Obama brucia i tempi: basta torture Stop a Guantanamo e prigioni Cia


NEW YORK. Barack Obama ha ripudiato gli abusi di potere di George W. Bush nella lotta al terrorismo con un ordine esecutivo che fa chiudere tutti le carceri segrete della Cia e proibisce la tortura come strumento per ottenere informazioni da terroristi sotto interrogatorio. L'ordine esecutivo sul quale il nuove presidente Usa ha apposto ieri la sua firma arriva ventiquattr'ore dopo la decisione di chiudere il carcere di Guantanamo entro un anno.
E dopo la decisione di congelare per 4 mesi i procedimenti delle commissioni militari contro più di 200 presunti terroristi in attesa di decidere la loro posizione giuridica.

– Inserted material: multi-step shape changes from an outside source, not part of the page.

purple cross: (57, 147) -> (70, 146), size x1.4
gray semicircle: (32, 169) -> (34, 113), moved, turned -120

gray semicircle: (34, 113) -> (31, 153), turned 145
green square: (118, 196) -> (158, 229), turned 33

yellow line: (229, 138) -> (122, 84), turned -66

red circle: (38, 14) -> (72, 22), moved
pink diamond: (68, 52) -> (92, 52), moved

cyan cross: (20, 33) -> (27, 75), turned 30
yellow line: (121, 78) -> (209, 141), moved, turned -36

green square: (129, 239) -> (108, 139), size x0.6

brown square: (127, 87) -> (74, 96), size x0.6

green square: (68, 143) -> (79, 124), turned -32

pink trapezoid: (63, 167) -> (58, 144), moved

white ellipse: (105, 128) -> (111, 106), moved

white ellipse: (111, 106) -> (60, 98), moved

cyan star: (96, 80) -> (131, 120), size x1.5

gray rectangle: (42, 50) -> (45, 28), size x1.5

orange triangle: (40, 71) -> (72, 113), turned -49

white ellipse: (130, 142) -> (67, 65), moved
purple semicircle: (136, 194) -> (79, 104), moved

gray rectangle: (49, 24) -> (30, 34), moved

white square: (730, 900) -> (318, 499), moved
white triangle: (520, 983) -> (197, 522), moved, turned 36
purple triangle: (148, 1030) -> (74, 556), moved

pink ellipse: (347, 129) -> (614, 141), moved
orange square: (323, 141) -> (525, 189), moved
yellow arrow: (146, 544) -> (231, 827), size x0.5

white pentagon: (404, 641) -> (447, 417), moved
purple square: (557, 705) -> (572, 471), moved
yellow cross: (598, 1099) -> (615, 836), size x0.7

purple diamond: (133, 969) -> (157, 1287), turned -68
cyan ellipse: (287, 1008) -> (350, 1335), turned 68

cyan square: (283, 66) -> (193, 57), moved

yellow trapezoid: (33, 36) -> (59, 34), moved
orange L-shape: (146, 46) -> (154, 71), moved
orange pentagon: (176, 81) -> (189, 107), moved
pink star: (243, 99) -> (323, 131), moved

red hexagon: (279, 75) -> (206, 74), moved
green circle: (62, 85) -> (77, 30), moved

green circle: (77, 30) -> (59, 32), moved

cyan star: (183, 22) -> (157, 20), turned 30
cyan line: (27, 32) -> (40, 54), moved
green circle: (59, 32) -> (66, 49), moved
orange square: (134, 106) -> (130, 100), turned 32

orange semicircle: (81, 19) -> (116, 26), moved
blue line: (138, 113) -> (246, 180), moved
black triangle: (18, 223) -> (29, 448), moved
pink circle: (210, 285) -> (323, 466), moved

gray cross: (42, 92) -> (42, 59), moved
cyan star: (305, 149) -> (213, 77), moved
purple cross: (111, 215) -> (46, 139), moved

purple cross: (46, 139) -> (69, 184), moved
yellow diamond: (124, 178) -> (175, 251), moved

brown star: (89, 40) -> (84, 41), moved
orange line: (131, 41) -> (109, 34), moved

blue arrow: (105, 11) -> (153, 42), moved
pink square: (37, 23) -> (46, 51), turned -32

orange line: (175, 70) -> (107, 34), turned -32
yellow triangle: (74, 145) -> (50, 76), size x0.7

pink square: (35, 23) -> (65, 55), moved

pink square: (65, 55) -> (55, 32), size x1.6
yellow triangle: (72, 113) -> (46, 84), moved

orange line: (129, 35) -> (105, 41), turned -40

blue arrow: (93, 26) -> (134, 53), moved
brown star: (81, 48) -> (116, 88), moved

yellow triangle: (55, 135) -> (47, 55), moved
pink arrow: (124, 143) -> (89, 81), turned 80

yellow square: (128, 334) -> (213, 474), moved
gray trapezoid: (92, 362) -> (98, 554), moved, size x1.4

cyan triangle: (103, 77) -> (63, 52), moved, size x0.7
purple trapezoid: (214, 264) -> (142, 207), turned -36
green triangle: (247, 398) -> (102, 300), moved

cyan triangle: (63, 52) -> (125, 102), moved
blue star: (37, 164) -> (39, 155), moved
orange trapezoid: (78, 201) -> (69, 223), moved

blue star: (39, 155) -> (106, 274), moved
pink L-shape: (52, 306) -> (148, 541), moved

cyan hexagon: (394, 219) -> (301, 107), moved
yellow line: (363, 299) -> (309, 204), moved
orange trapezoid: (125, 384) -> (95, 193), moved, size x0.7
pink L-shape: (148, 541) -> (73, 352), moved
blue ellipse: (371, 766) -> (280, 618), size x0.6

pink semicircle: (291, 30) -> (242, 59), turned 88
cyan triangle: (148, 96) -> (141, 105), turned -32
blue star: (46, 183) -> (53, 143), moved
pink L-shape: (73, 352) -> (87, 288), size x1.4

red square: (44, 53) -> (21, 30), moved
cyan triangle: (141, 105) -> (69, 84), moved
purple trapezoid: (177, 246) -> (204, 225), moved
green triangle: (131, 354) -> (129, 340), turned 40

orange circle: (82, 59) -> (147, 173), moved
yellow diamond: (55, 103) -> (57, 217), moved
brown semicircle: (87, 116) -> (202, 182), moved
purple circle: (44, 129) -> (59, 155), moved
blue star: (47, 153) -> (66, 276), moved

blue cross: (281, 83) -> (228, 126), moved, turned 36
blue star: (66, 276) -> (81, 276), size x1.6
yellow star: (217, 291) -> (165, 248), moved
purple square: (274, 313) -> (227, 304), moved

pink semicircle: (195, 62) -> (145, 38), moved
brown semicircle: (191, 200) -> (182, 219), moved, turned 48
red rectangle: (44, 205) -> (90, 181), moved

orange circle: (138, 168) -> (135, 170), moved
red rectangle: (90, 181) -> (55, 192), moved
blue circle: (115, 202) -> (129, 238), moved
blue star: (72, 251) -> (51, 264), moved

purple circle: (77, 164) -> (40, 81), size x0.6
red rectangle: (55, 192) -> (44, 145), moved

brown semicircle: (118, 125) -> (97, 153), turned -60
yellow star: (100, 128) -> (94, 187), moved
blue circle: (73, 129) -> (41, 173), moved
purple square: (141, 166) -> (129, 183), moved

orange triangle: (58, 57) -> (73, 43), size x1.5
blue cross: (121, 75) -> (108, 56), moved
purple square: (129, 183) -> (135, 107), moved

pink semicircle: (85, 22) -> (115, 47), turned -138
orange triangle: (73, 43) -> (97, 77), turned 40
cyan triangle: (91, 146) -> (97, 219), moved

Ma Obama non si è fermato qui nel prendere posizione contro le scelte politiche e giuridiche di Bush in materia di anti-terrorismo. Ha firmato infatti un terzo ordine con il quale crea una task force interministeriale che metta sotto la lente d'ingrandimento tutte le pratiche e le procedure impiegate durante la fase di detenzione di stranieri coinvolti in presunte attività terroristiche. Il nuovo capo della Casa Bianca ha preso ulteriormente le distanze da Bush firmando un memorandum che rinvia il processo a Ali al-Marri, uno straniero con regolare permesso di soggiorno negli Stati Uniti e con lo status legale di residente permanente. Al-Marri da cinque anni contesta la sua detenzione sostenendo che il governo Usa non lo ha mai formalmente incriminato ma lo tiene incarcerato in una cella militare dopo averlo genericamente classificato come «nemico combattente».
La decisione di Obama di dare massima priorità alla chiusura di Guantanamo e delle carceri segrete della Cia riflette la volontà di diffondere immediatamente non solo in America ma in tutto il resto del mondo l'idea che l'amministrazione Obama opererà in totale trasparenza e con il completo rispetto della legge americana e internazionale. Pur senza rilasciare dichiarazioni critiche su Bush, gli ordini esecutivi firmati dal nuovo presidente sono uno schiaffo al suo predecessore e un messaggio importante soprattutto al mondo islamico.
Ma chiudere Guantanamo non significa avere risolto la situazione relativa ai detenuti. Ieri il massimo legale della Casa Bianca, Greg Craig, si è incontrato con una commissione repubblicana del Congresso per informare il partito all'opposizione degli ordini esecutivi e iniziare le discussioni per decidere la sorte dei detenuti. È perfino emersa l'ipotesi che si possa riattivare Alcatraz, il famoso carcere su un'isola nel mezzo della baia di San Francisco.
Ma è stata poco più che una battuta del deputato della Florida Bill Young. In realtà il problema non riguarda il luogo in cui incarcerare i detenuti di Guantanamo bensi il loro status legale, i capi d'imputazione nei loro confronti, i tribunali competenti e i diritti che competono a questi presunti terroristi.
Nessuno mette in dubbio la loro pericolosità ma l'amministrazione Obama respinge la dottrina dell'incarcerazione a tempo indeterminato senza possibilità di difesa. La questione ha un impatto anche sui principali paesi europei che hanno condannato l'esistenza di Guantanamo ma ora potrebbero trovarsi davanti a una richiesta del governo Obama di prendere sotto le loro rispettive giurisdizioni alcuni pericolosi terroristi.